28/04/2026
Hace algunos meses, una paciente me dijo:
“Si le sirve a alguien, cuéntala.”
Hoy honro esa conversación contándotela a ti.
Hay una verdad incómoda que veo repetirse en consulta:
Las mujeres más capaces, más resolutivas, más exitosas — son muchas veces las que más sufren en el amor.
Las que en el trabajo lideran equipos, en pareja se hacen pequeñas.
Las que en lo profesional se atreven a todo, en lo íntimo no se atreven a pedir.
Las que cuidan a todos, no saben dejarse cuidar.
Y casi siempre llegan a consulta con la misma sospecha sobre sí mismas:
“Algo me debe estar faltando.”
Pero no les falta nada.
Lo que cargan es una creencia muy antigua. Aprendida en una infancia donde, por una u otra razón, sintieron que el amor no era algo que se recibía solo por existir. Era algo que había que merecer. Que ganarse. Que asegurar siendo buena, siendo útil, siendo perfecta.

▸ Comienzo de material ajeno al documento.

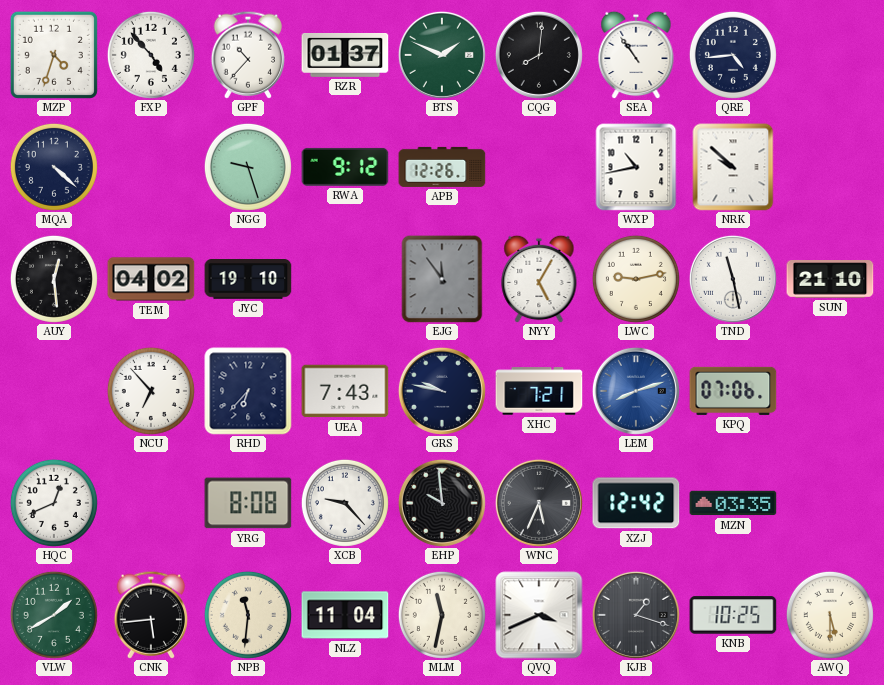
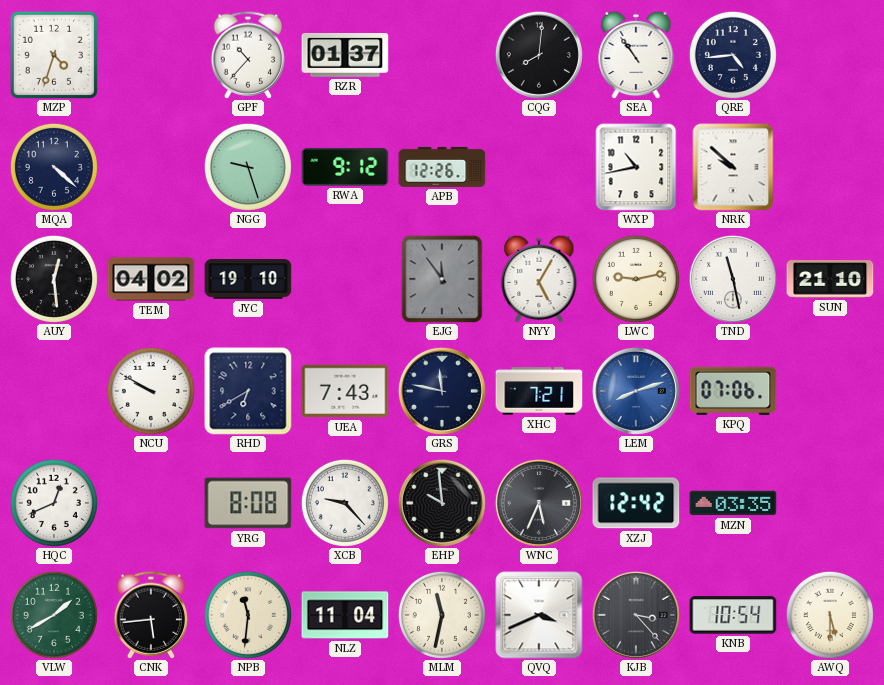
FXP: 4:53 -> none
BTS: 1:49 -> none
NCU: 6:53 -> 9:50
RHD: 6:37 -> 6:40
GRS: 9:47 -> 11:47
KJB: 1:18 -> 3:23
KNB: 10:25 -> 10:54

Y esa creencia no se queda en la infancia. Se muda al cuerpo adulto.
Se sienta en la mesa con sus parejas.
Se activa cuando alguien tarda en responder.
Habla en su voz interna cuando piensan que no son suficientes.
Por eso pueden ser brillantes en todo y seguir sintiendo que en el amor algo no termina de estar bien.
Lo más difícil de mi trabajo no es identificar la herida.
Es acompañar a una mujer adulta a entender que no tiene que seguir esforzándose para que la amen.
Que el amor que se gana con esfuerzo no es amor — es supervivencia disfrazada.
Que su lugar en el mundo no se conquista. Ya es suyo.
Y que aprender a recibir, a soltar, a confiar en que merece sin tener que demostrarlo, es uno de los procesos más profundos que puede atravesar un ser humano.
Lo que más me conmueve de los procesos que acompaño no es cuando mis pacientes me cuentan que su pareja cambió.
Es cuando me dicen, con la voz suave:
“Creo que por primera vez me siento elegida. Por mí misma.”
Eso es sanar la raíz.
No es cambiar al otro.
Es encontrarte tú.
Si llegaste hasta aquí, probablemente algo de esta historia te tocó.
Y si te tocó, no fue casualidad.
Tu historia también merece ser vista.